(What you will do) In the entries that follow, the lines from the one with "Valenzuela: Impresionó al mostrar lo" through the one with "que cumplió su" are the ones to write out, exactly and with both ends included. Nothing else should appear.

(Stored data)
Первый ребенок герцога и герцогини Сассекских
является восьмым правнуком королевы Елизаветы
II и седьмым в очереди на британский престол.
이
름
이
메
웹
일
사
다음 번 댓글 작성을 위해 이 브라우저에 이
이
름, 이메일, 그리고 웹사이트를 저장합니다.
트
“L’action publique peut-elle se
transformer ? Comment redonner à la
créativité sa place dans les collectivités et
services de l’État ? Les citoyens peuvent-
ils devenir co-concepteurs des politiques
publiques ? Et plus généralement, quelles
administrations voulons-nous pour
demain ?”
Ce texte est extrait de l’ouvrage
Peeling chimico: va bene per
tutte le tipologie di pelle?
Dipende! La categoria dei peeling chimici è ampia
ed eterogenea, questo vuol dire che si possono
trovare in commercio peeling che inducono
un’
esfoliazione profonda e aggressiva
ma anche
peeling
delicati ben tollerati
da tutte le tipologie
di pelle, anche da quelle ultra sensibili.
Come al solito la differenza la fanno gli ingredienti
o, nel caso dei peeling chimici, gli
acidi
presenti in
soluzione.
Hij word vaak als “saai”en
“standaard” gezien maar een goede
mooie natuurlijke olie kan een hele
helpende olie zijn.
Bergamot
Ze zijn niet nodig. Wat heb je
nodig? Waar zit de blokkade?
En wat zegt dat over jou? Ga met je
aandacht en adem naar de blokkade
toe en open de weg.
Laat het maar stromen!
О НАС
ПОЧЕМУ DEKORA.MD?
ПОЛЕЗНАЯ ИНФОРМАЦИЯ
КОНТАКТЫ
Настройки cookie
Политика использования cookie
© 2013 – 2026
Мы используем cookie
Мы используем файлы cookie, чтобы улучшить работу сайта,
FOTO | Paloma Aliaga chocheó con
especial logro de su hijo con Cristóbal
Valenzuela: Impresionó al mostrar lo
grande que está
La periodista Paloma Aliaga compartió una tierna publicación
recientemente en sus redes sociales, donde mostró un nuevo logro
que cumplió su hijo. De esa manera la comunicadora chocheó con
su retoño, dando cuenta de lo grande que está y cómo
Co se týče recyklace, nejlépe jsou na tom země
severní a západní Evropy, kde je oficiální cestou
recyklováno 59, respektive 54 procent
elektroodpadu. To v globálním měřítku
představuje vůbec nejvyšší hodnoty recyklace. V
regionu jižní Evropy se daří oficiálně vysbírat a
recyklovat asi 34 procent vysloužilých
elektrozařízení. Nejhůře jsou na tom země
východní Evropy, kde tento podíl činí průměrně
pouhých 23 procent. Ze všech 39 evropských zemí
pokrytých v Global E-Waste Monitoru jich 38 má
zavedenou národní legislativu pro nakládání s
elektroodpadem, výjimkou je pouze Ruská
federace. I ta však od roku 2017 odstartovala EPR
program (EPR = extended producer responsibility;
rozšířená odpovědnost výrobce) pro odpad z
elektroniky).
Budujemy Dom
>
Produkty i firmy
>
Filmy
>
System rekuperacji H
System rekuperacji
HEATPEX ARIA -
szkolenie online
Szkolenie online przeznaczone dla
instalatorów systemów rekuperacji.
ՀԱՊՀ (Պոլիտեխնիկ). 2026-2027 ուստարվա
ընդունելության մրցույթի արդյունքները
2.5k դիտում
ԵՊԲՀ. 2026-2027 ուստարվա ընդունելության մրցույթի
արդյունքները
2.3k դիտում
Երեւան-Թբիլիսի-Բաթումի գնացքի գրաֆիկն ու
--
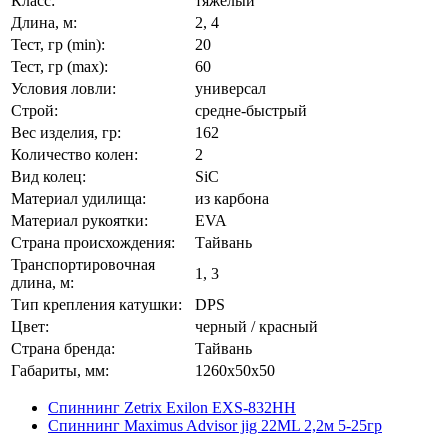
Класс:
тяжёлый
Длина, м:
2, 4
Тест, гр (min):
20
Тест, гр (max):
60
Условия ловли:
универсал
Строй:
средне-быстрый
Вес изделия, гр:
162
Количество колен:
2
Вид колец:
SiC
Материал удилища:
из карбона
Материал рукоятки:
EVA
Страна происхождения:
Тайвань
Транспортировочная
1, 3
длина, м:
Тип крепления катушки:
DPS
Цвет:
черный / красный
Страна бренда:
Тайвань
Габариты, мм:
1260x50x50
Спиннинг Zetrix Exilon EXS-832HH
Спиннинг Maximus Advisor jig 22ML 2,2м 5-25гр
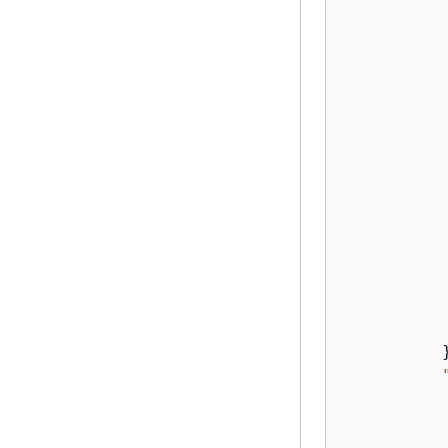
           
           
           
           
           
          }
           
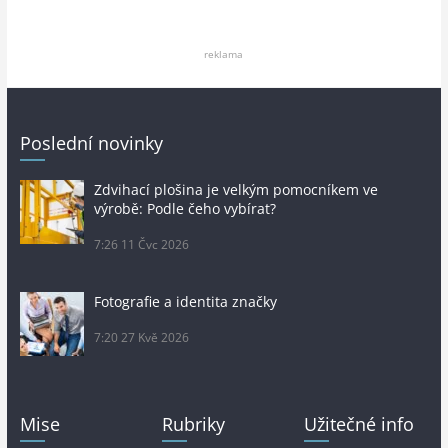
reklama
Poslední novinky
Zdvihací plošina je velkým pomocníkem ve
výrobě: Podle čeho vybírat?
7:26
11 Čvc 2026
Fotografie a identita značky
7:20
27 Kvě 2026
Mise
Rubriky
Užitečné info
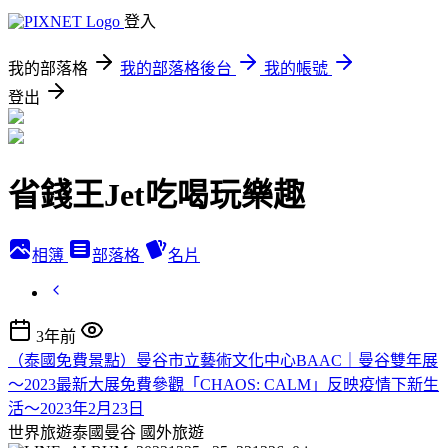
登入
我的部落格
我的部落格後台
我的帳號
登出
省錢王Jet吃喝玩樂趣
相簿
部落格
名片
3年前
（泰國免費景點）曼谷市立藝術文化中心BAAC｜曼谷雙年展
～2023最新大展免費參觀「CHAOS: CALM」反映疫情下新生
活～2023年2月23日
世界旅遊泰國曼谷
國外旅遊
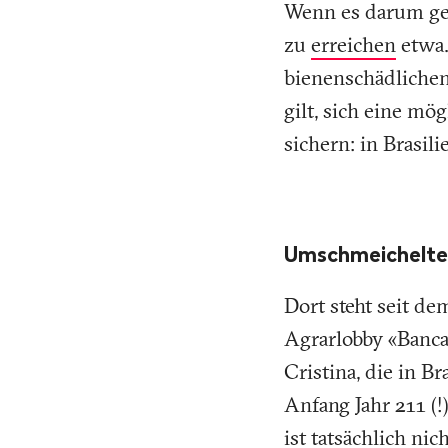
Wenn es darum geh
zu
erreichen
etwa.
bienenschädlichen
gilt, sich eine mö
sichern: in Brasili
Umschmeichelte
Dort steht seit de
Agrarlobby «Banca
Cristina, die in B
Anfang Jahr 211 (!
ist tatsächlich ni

(Solution)
Valenzuela: Impresionó al mostrar lo
grande que está
La periodista Paloma Aliaga compartió una tierna publicación
recientemente en sus redes sociales, donde mostró un nuevo logro
que cumplió su hijo. De esa manera la comunicadora chocheó con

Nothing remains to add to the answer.